Les statues des deux dadophores, Cautès, levant la torche, et Cautopatès, abaissant la sienne, à l’image de gardiens du temple, peuvent accueillir les adeptes, du côté de l’entrée du spelaeum.
Au fond, derrière l’autel principal, l’image de la tauroctonie domine le long espace central. Souvent surélevée sur un podium, parfois placée dans une abside décorée, elle est l’élément principal du culte et se trouve souvent associée à une représentation de la naissance de Mithra. Aux sculptures peuvent aussi se substituer des fresques.
D’autres épisodes viennent parfois enrichir le récit mythologique sous forme de petites scènes, sculptées ou bien peintes, autour de la tauroctonie.
Cautès et Cautopatès, Calcaire. Début du IIIe siècle. Francfort-Heddernheim (Allemagne), sanctuaire de Mithra (mithréum III) - Nida, province de Germanie Supérieure. Archäologisches Museum, Francfort-sur-le-Main (Allemagne).
Nida est le nom de la ville romaine qui occupait le territoire nord-ouest de Francfort-sur-le-Main (Allemagne) où plusieurs sanctuaires ont été découverts et d’où ces statues sont extraites.
UNE PRATIQUE DE GROUPE
Constituées d’un petit nombre d’adeptes, les communautés financent l’entretien du sanctuaire dans le cadre d’un culte non reconnu officiellement par l’État romain. Si plusieurs d’entre elles peuvent coexister sur un même territoire et entretenir des contacts, ces communautés restent autonomes.
Sans autorité centralisée, il semble que chaque groupe d’adeptes s’organise à sa manière. Certains de ces groupes prennent la forme d’associations reconnues par les pouvoirs publics.

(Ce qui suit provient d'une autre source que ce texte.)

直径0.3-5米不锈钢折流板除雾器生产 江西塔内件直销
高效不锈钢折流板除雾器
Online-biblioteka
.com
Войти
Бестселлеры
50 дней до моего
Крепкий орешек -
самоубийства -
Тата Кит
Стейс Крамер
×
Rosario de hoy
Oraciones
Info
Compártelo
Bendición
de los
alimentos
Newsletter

Bien que l’accès au sanctuaire reste réservé aux membres des communautés, ces dernières ne sont pas clandestines. D’ailleurs, à partir du IIIe siècle, les mithréums sont bien visibles dans l’espace urbain ; l’idée d’un culte marginal et secret est donc peut-être à nuancer…
MITHRA : POUR QUI ?
Le culte mithriaque surprend par la diversité de ses adeptes. Les communautés se forment souvent dans un cadre professionnel, entre soldats d’une même légion, entre fonctionnaires, comme ceux de l’office des douanes, entre artisans ou commerçants, entre employés d’une même structure. Elles se réunissent parfois dans des sanctuaires aménagés directement sur leur lieu de travail.
Ces communautés peuvent aussi se constituer au niveau d’un quartier ou sur la base de relations personnelles. L’adhésion au culte peut aussi relever d’une tradition familiale, comme le révèlent les inscriptions.

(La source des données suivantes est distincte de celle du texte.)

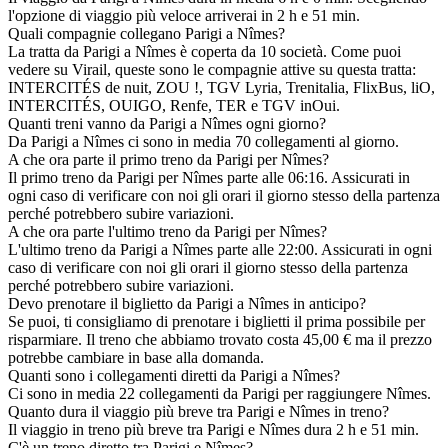
l'opzione di viaggio più veloce arriverai in 2 h e 51 min.
Quali compagnie collegano Parigi a Nîmes?
La tratta da Parigi a Nîmes è coperta da 10 società. Come puoi
vedere su Virail, queste sono le compagnie attive su questa tratta:
INTERCITÉS de nuit, ZOU !, TGV Lyria, Trenitalia, FlixBus, liO,
INTERCITÉS, OUIGO, Renfe, TER e TGV inOui.
Quanti treni vanno da Parigi a Nîmes ogni giorno?
Da Parigi a Nîmes ci sono in media 70 collegamenti al giorno.
A che ora parte il primo treno da Parigi per Nîmes?
Il primo treno da Parigi per Nîmes parte alle 06:16. Assicurati in
ogni caso di verificare con noi gli orari il giorno stesso della partenza
perché potrebbero subire variazioni.
A che ora parte l'ultimo treno da Parigi per Nîmes?
L'ultimo treno da Parigi a Nîmes parte alle 22:00. Assicurati in ogni
caso di verificare con noi gli orari il giorno stesso della partenza
perché potrebbero subire variazioni.
Devo prenotare il biglietto da Parigi a Nîmes in anticipo?
Se puoi, ti consigliamo di prenotare i biglietti il prima possibile per
risparmiare. Il treno che abbiamo trovato costa 45,00 € ma il prezzo
potrebbe cambiare in base alla domanda.
Quanti sono i collegamenti diretti da Parigi a Nîmes?
Ci sono in media 22 collegamenti da Parigi per raggiungere Nîmes.
Quanto dura il viaggio più breve tra Parigi e Nîmes in treno?
Il viaggio in treno più breve tra Parigi e Nîmes dura 2 h e 51 min.
C'è un treno diretto tra Parigi e Nîmes?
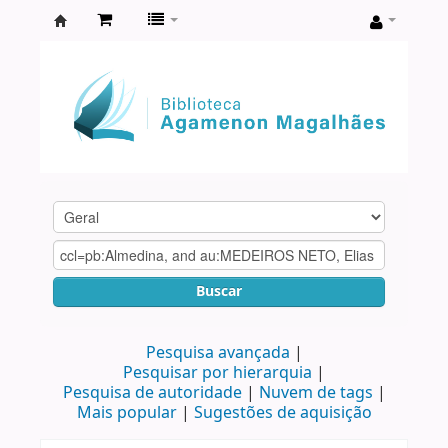
Biblioteca
Agamenon
Magalhães
Buscar
Pesquisa avançada
Pesquisar por hierarquia
Pesquisa de autoridade
Nuvem de tags
Mais popular
Sugestões de aquisição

Les relations entre communautés expliquent qu’un même individu pouvait pratiquer des offrandes dans plusieurs sanctuaires. Très probablement pouvait-on intégrer une nouvelle communauté après disparition de celle dont on dépendait. Certains adeptes, particulièrement mobiles et influents, ont pu fonder de nouveaux groupes au cours de leurs déplacements.
OÙ SONT LES FEMMES ?
Les travaux de Franz Cumont ont fortement contribué à forger l’image d’un culte lié à la sphère militaire et exclusivement pratiqué par des hommes. En l’occurrence, on ne rencontre aucun nom féminin dans les inscriptions associées au culte de Mithra.
Les réseaux sociaux ou professionnels par lesquels les communautés se formaient ont en effet pu contribuer à attirer majoritairement des hommes. Ce constat n’implique cependant pas nécessairement une exclusion des femmes, lesquelles ont pu exercer des fonctions spécifiques que ne reflète pas l’épigraphie.
Bague à intaille avec Mithra sacrifiant le taureau, Calcédoine. époque romaine impériale. Provenance inconnue. Bibliothèque Nationale de France, Ancienne collection James Millingen, Paris. Photo : Serge Oboukhoff / BnF-CNRS - Maison Archéologie & Ethnologie, René-Ginouvès.
UN CULTE RÉSERVÉ AUX INITIÉS
Dans l’Antiquité, le terme « mystère » est utilisé pour souligner la dimension secrète de certains cultes, caractérisés par une initiation conférant savoir philosophique et transformation spirituelle. Franz Cumont voyait dans les « religions orientales » à mystères une préfiguration des thèmes chrétiens de la révélation et du salut de l’âme. Cette vision est aujourd’hui remise en question.
Dans le mithréum de Santa Prisca (Rome), certains graffitis pourraient bien évoquer la renaissance symbolique et la progression morale que permettait l’initiation. Ces thèmes transparaissent aussi chez le philosophe Porphyre à la fin du IIIe siècle. On ne peut toutefois pas affirmer qu’ils étaient partagés par tous les groupes d’adeptes.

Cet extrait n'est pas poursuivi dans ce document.